What if you could identify early warning signs by monitoring only a few key pieces of information? Rather than trying to measure everything - often just because it can be measured - focus on a few critical things that act as a red-flag for potential problems. For example, when visiting a factory for the first time I find it helpful to keep an eye on housekeeping, which is frequently a good early warning indicator for maintenance effectiveness.
As Dan and Chip Heath write, your source of data doesn't need to be high tech or numerical. Consider the rock band Van Halen. In its heyday, the band became notorious for a clause in its touring contract that demanded a bowl of M&Ms backstage, but with the brown ones removed. The story is true - confirmed by former lead singer Dave Lee Roth himself - and it became the perfect, appalling symbol of rock-star-diva behavior.
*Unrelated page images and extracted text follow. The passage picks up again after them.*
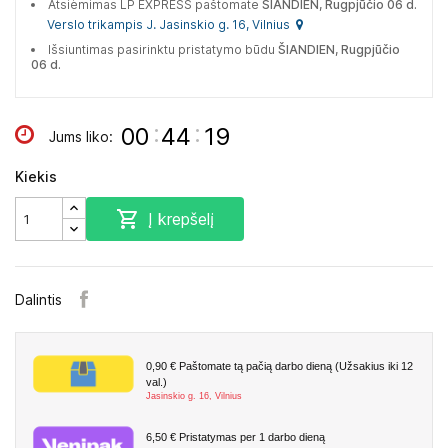
Atsiėmimas LP EXPRESS paštomate
ŠIANDIEN, Rugpjūčio 06 d.
Verslo trikampis J. Jasinskio g. 16, Vilnius
Išsiuntimas pasirinktu pristatymo būdu
ŠIANDIEN, Rugpjūčio
06 d.
:
:
00
44
18
Jums liko:
Kiekis

Į krepšelį
Dalintis
0,90 €
Paštomate tą pačią darbo dieną (Užsakius iki 12
val.)
Jasinskio g. 16, Vilnius
6,50 €
Pristatymas per 1 darbo dieną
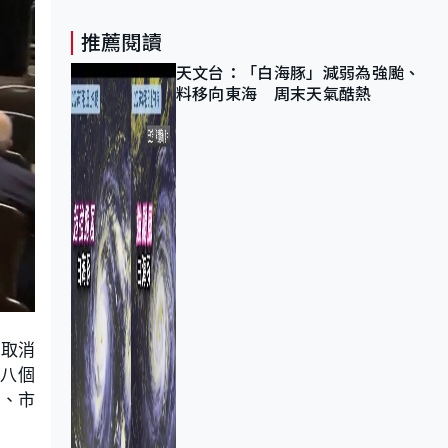
推薦閱讀
天文台：「白海豚」減弱為強颱、
料移向東海 周末天氣酷熱
步取消
八個
率、市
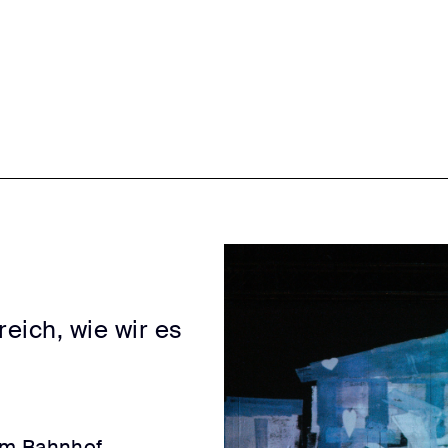
reich, wie wir es
im Bahnhof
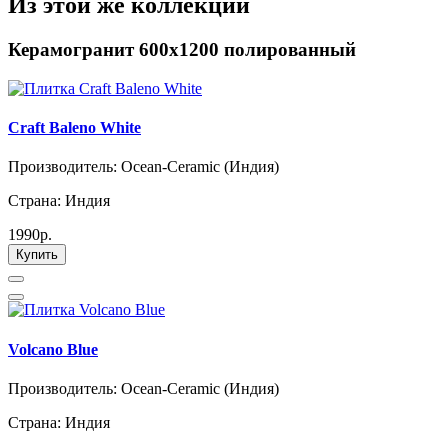
Из этой же коллекции
Керамогранит 600х1200 полированный
Craft Baleno White
Производитель: Ocean-Ceramic (Индия)
Страна: Индия
1990р.
Купить
Volcano Blue
Производитель: Ocean-Ceramic (Индия)
Страна: Индия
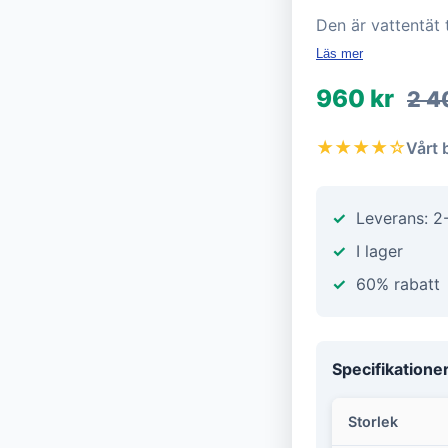
Den är vattentät
Läs mer
960 kr
2 4
★★★★☆
Vårt 
Leverans: 2
I lager
60% rabatt
Specifikatione
Storlek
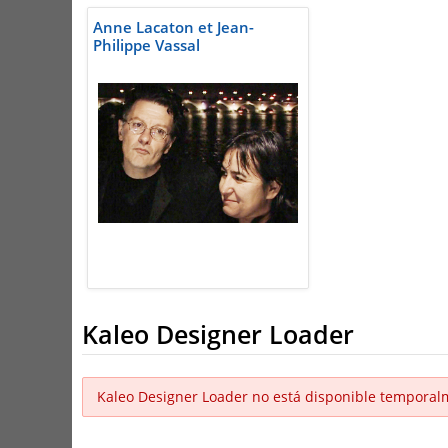
Anne Lacaton et Jean-
Philippe Vassal
Kaleo Designer Loader
Kaleo Designer Loader no está disponible temporal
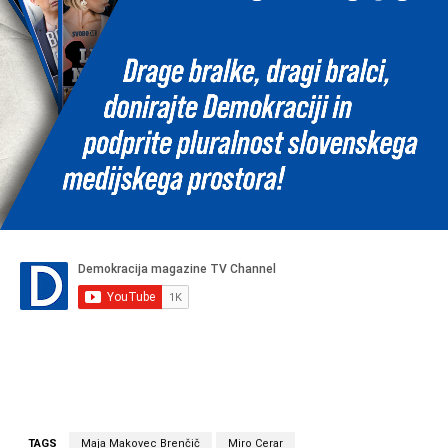
TAGS
Maja Makovec Brenčič
Miro Cerar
Get ready to reverse your perception. Van Halen did dozens of shows every year, and at each venue, the band would show up with nine 18-wheelers full of gear. Because of the technical complexity of staging a show, the band's standard contract with venues was thick and convoluted with many clauses. Van Halen buried a special clause in the middle of the contract. It read, "There will be no brown M&Ms in the backstage area, upon pain of forfeiture of the show, with full compensation." So when Roth would arrive at a new venue, he'd walk backstage and glance at the M&M bowl. If he saw a brown M&M, he'd demand a line check of the entire production. So Roth was no diva, he was an operations expert. He couldn't spend hours every night checking every detail. He needed a way to quickly assess whether the stagehands at each venue were paying attention - whether they had read each line of the contract and taken it seriously.
Ask yourself, what are the brown M&Ms in your business?